[Page images and extracted text]
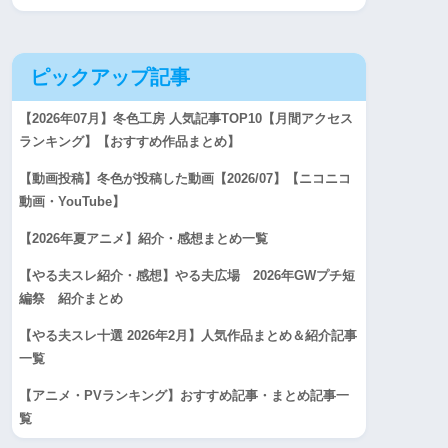
ピックアップ記事
【2026年07月】冬色工房 人気記事TOP10【月間アクセス
ランキング】【おすすめ作品まとめ】
【動画投稿】冬色が投稿した動画【2026/07】【ニコニコ
動画・YouTube】
【2026年夏アニメ】紹介・感想まとめ一覧
【やる夫スレ紹介・感想】やる夫広場 2026年GWプチ短
編祭 紹介まとめ
【やる夫スレ十選 2026年2月】人気作品まとめ＆紹介記事
一覧
【アニメ・PVランキング】おすすめ記事・まとめ記事一
覧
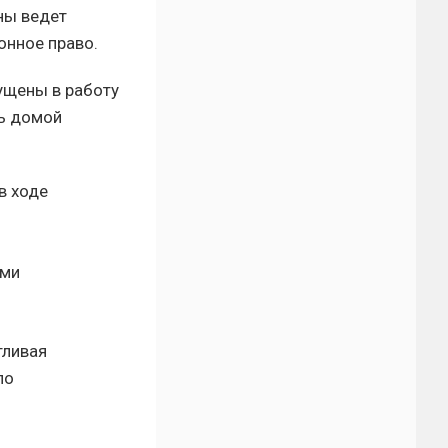
ны ведет
онное право.
ущены в работу
дь домой
в ходе
ыми
тливая
ло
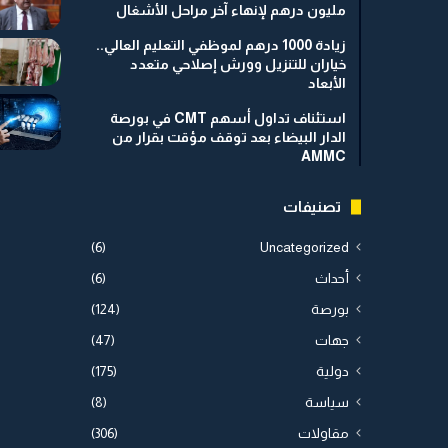
مليون درهم لإنهاء آخر مراحل الأشغال
زيادة 1000 درهم لموظفي التعليم العالي..
خياران للتنزيل وورش إصلاحي متعدد
الأبعاد
استئناف تداول أسهم CMT في بورصة
الدار البيضاء بعد توقف مؤقت بقرار من
AMMC
تصنيفات
(6)
Uncategorized
أحداث
(6)
بورصة
(124)
جهات
(47)
دولية
(175)
سياسة
(8)
مقاولات
(306)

## Exercise prompt
Although the records include pictures, the copy should reproduce every line exactly and none of the pictures.

## Task answer
ピックアップ記事
【2026年07月】冬色工房 人気記事TOP10【月間アクセス
ランキング】【おすすめ作品まとめ】
【動画投稿】冬色が投稿した動画【2026/07】【ニコニコ
動画・YouTube】
【2026年夏アニメ】紹介・感想まとめ一覧
【やる夫スレ紹介・感想】やる夫広場 2026年GWプチ短
編祭 紹介まとめ
【やる夫スレ十選 2026年2月】人気作品まとめ＆紹介記事
一覧
【アニメ・PVランキング】おすすめ記事・まとめ記事一
覧
ны ведет
онное право.
ущены в работу
дь домой
в ходе
ыми
тливая
ло
مليون درهم لإنهاء آخر مراحل الأشغال
زيادة 1000 درهم لموظفي التعليم العالي..
خياران للتنزيل وورش إصلاحي متعدد
الأبعاد
استئناف تداول أسهم CMT في بورصة
الدار البيضاء بعد توقف مؤقت بقرار من
AMMC
تصنيفات
(6)
Uncategorized
أحداث
(6)
بورصة
(124)
جهات
(47)
دولية
(175)
سياسة
(8)
مقاولات
(306)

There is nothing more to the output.